After experiencing a lack of training in LGBTQ+ specific issues, Erin wanted to use her knowledge and expertise to give back to local nursing students. “I go and lecture at different colleges to teach students and faculty basics in primary care for LGBTQ+ patients,” says Erin, who has educated dozens of students.
The Avita Way: Stepping up Where “Big Box Pharmacies are Lacking”
Avita Care Solutions, the parent company of AvitaCare Atlanta, provides integrated access to pharmacy services, clinical care delivery, digital health, and 340B program administration. Avita increases our patients’ and covered entity partners’ ability to obtain culturally competent LGBTQ+, HIV, PrEP, and sexual wellness care.
Before Erin became a provider at AvitaCare Atlanta, she was familiar with Avita Care Solutions’ pharmacy services. She is proud to now be a part of its overall mission of integrated access to care.
“Avita’s main focus is providing care to the LGBTQ+ community, and it’s obvious that the providers here and the team here are on board and aligned with that,” says Erin. “I have found that Avita practices what it preaches, so to speak. They do this through hiring a very diverse staff. We hire members of the community to deliver care and work for patients, which means Avita is also delivering on its mission. I think it’s an important because, unfortunately, a lot of people in the trans community are underemployed. So having a staff that’s full of different racial groups and different sexual orientations and different gender identities, I think it’s amazing to work amongst.”
Not only does Avita deliver on its mission to serve diverse, traditionally underserved communities, it also delivers on its promise of accessible care.

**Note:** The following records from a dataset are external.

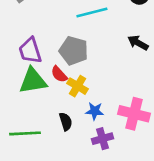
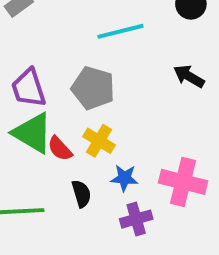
red semicircle: (59, 74) -> (60, 149), moved
green triangle: (33, 81) -> (32, 133), turned 40

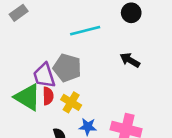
purple trapezoid: (29, 88) -> (44, 75), moved
red semicircle: (60, 149) -> (48, 96), moved, turned -138

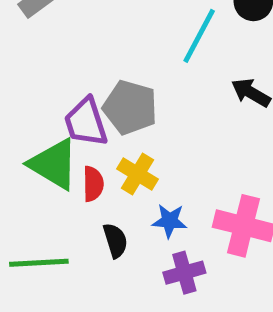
cyan line: (85, 31) -> (199, 36), moved, turned -48
red semicircle: (48, 96) -> (93, 184), moved

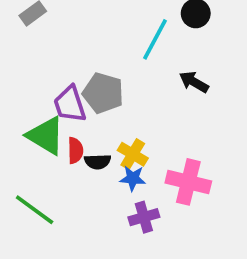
yellow cross: (138, 174) -> (133, 154), moved
black semicircle: (115, 241) -> (98, 162), moved, turned 105
green line: (39, 263) -> (35, 210), turned 39

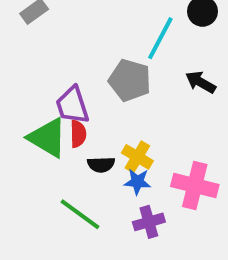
gray pentagon: (103, 93) -> (130, 80), moved
red semicircle: (75, 150) -> (78, 134), moved
green line: (35, 210) -> (80, 214), moved

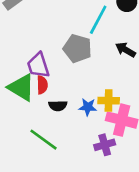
yellow cross: (137, 157) -> (109, 101), moved, turned -30
blue star: (137, 182) -> (88, 107), moved
purple cross: (149, 222) -> (105, 145), moved

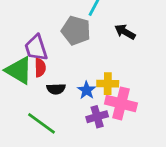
blue star: (88, 107) -> (87, 90), turned 30
purple cross: (105, 145) -> (97, 117), moved

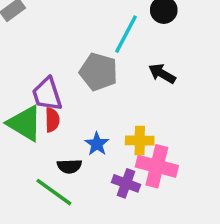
black semicircle: (56, 89) -> (69, 166), moved
blue star: (87, 90) -> (97, 144), moved
purple cross: (97, 117) -> (126, 183), turned 36

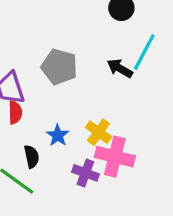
cyan line: (126, 34) -> (144, 52), moved
yellow cross: (140, 141) -> (99, 132), turned 35
black semicircle: (69, 166) -> (32, 157), turned -100

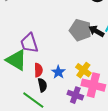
gray pentagon: (59, 67) -> (80, 30), moved
red semicircle: (15, 112) -> (38, 70), moved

“Avita really can execute care in a way that doesn’t have the big healthcare system feel to it,” says Erin. “You can get your lab results the same day if you use the in-house lab, and you can have your sick visit upstairs then go downstairs and pick up your antibiotics. And if your maintenance meds aren’t ready, they’ll deliver them via mail. It doesn’t get any easier than that. Our staff’s primary motivation is for the patient to have better health outcomes. A lot of the big box pharmacies are lacking in this area. Our model really gives patients the best possible outcome to succeed in their healthcare journey, whatever that is for them.”
Health at Every Size Movement
“I am a health at every size (HAES) friendly provider. I don’t think patients should always have their health care goals so focused on weight loss. There are other aspects of their health that are equally, if not more, important. And the Body Mass Index (BMI) is kind of an arbitrary measurement these days. It’s not accurate, and I think it’s best practice for me as a provider not to use it to set health goals.”

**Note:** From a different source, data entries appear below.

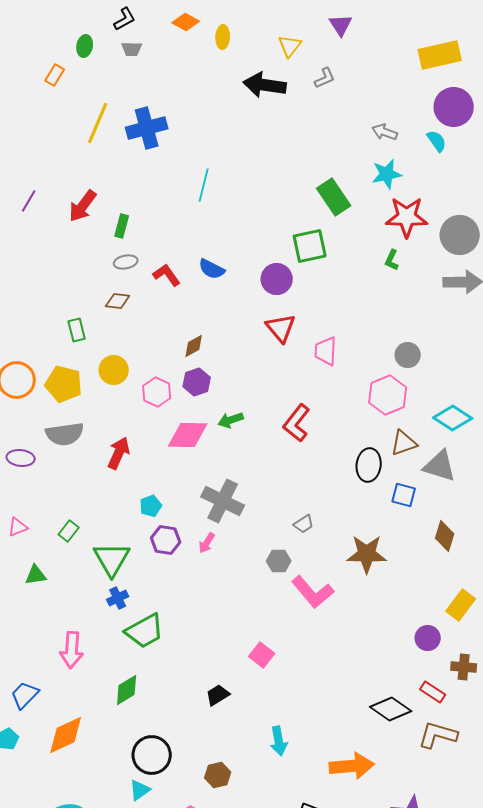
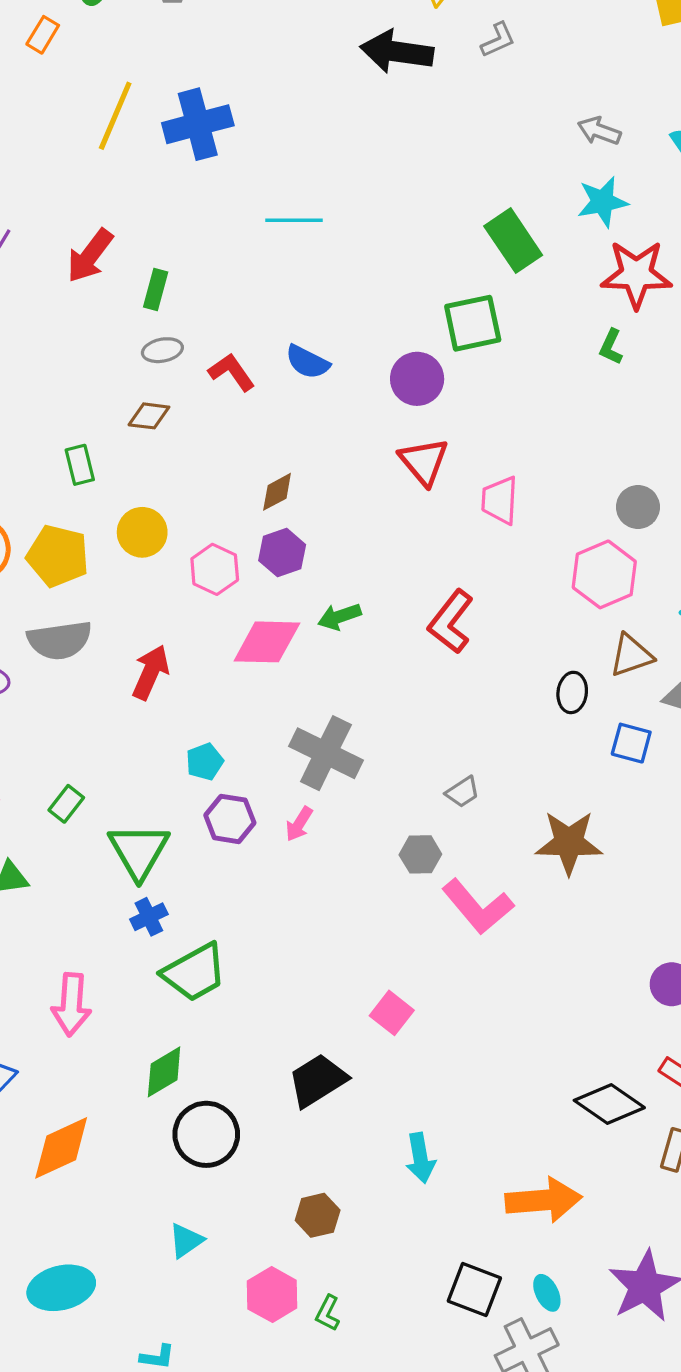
cyan line: (204, 185) -> (294, 220), turned 76
black ellipse: (369, 465) -> (572, 692), size x0.7
black trapezoid: (218, 695) -> (318, 1080), size x1.5
black circle: (152, 755) -> (206, 1134), moved

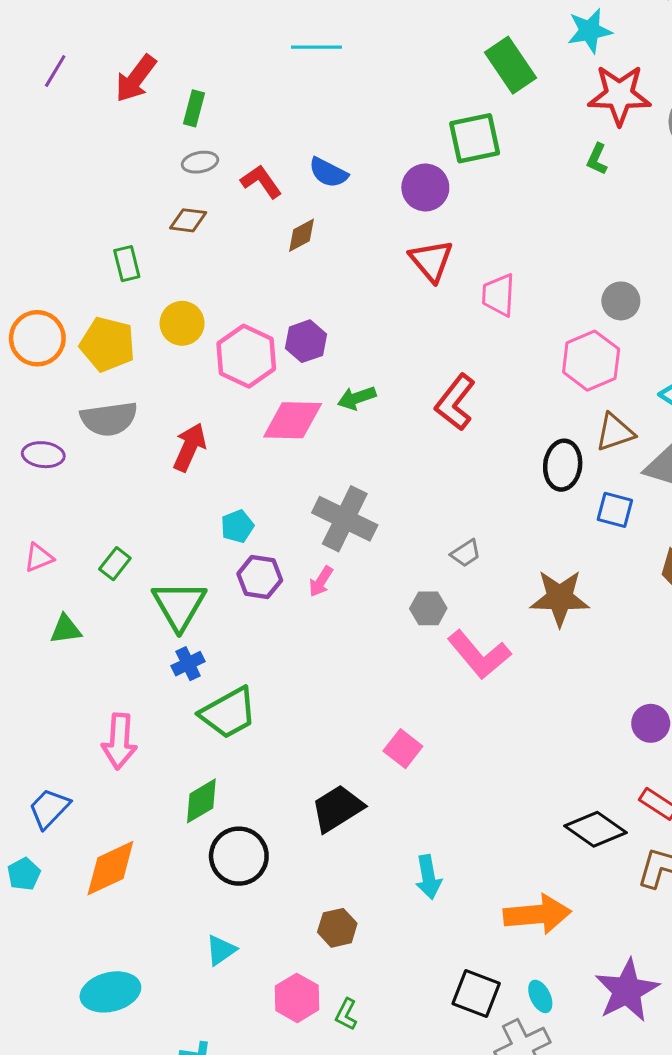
brown diamond: (277, 492) -> (301, 235), moved
pink hexagon: (215, 569) -> (246, 356), size x1.4
black ellipse: (572, 692) -> (563, 465), size x1.4

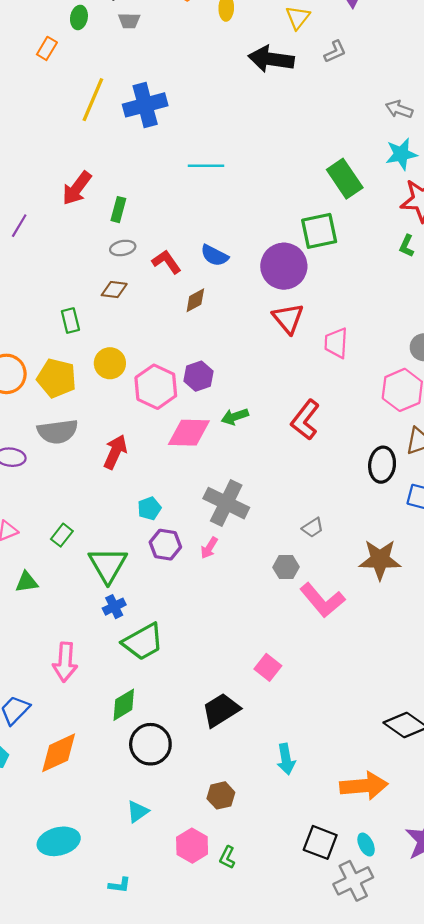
purple line: (55, 71) -> (19, 226), moved
purple circle: (425, 187) -> (284, 266), size x1.4

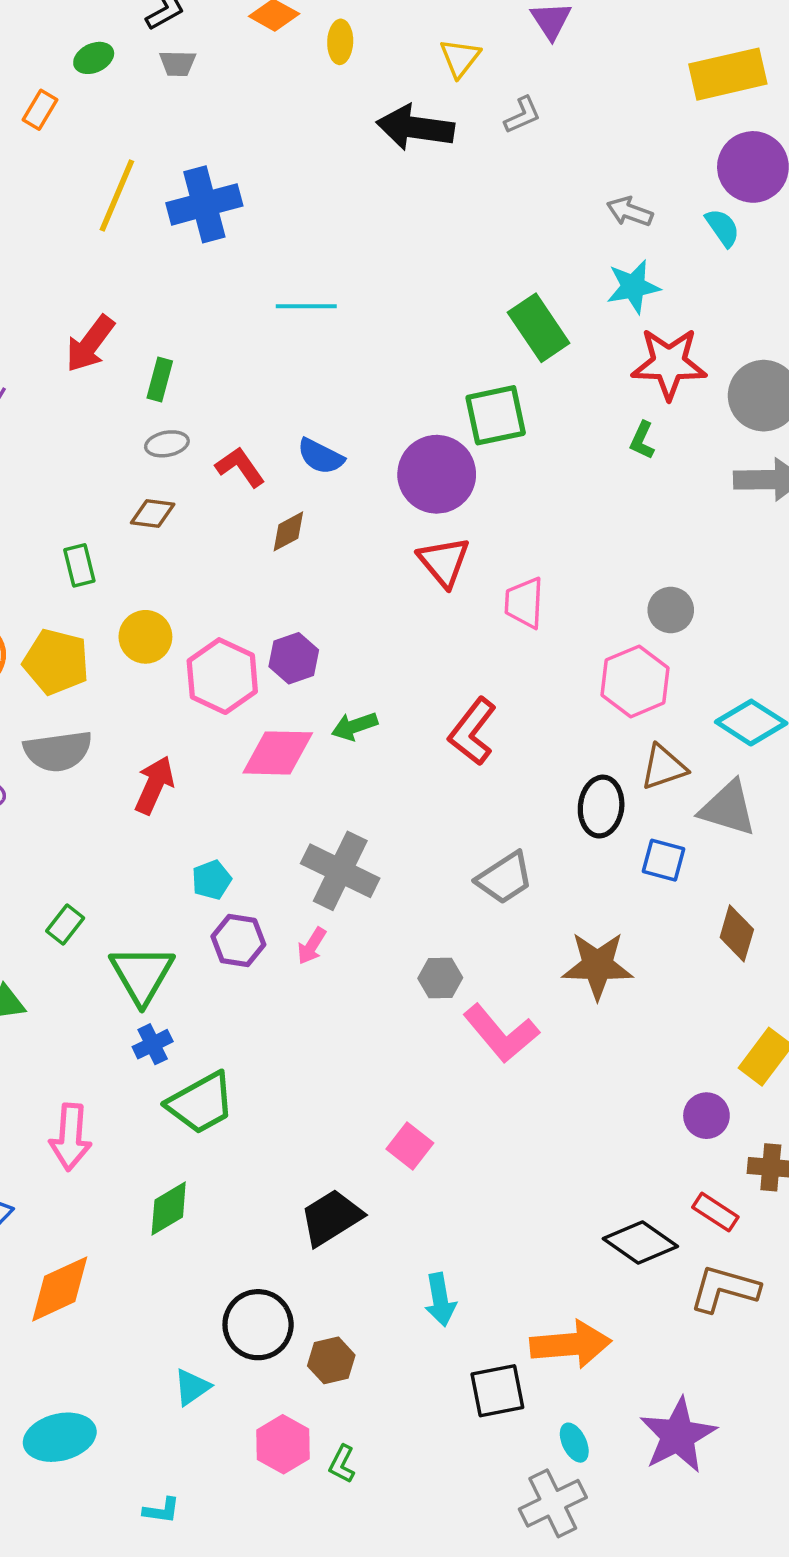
green ellipse: (79, 17) -> (94, 58), turned 55
gray trapezoid: (313, 528) -> (505, 878), moved, size x1.6
black circle: (150, 744) -> (258, 1325), moved
black square: (320, 842) -> (497, 1391), moved, turned -32

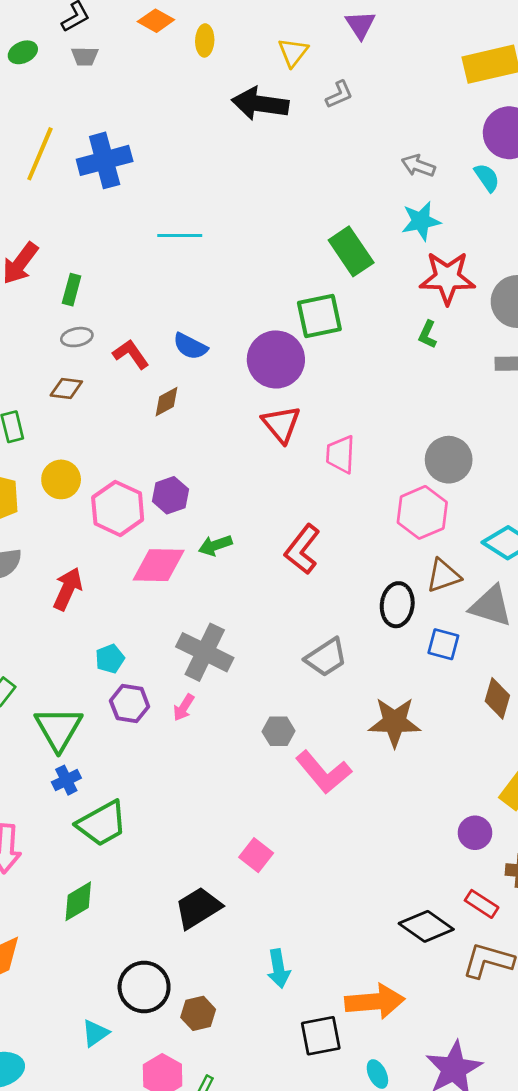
gray circle: (671, 610) -> (449, 460), size x1.4

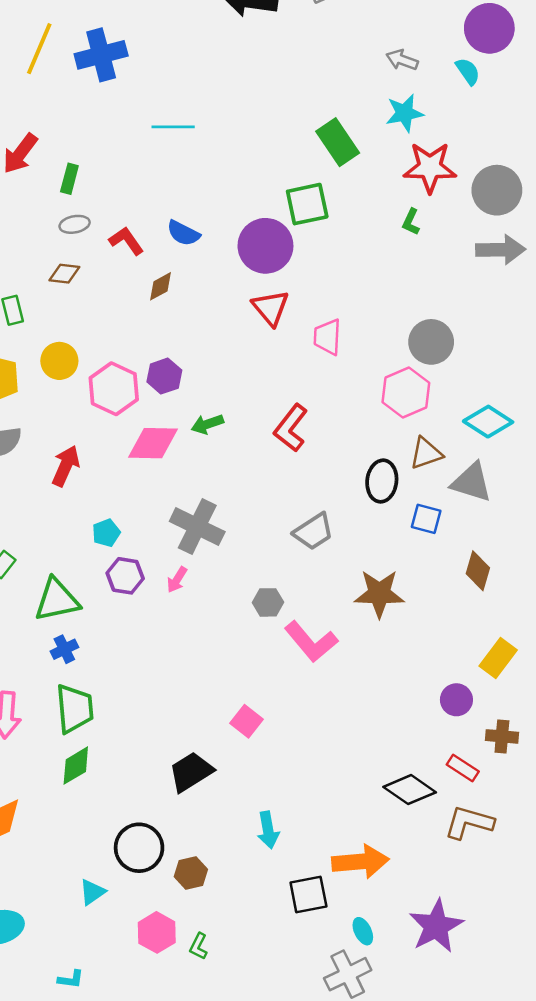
green triangle: (58, 729) -> (57, 600), turned 48
green trapezoid: (102, 824) -> (75, 709), moved, turned -66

According to Erin’s website, HAES seeks to support body positivity and acceptance of all body types, instead of the notion of one body type or size as the universal ideal.
Dieting and body shaming can be extremely harmful to individual health and ignorant of diverse lifestyles and identities, despite mainstream culture’s obsession with weight control and weight loss. HAES seeks to remedy that harm through a new way to look at overall health.
Not only that, but Erin allows patients to decline being weighed if they are not comfortable with it.
According to the National Eating Disorder Association, “being reminded of one’s weight or being asked to step on a scale can be triggering for those in recovery.”
“It’s important because people can come in and decline to be weighed and know that they’re going to get care regardless of their weight,” says Erin. “I create a very body positive environment.”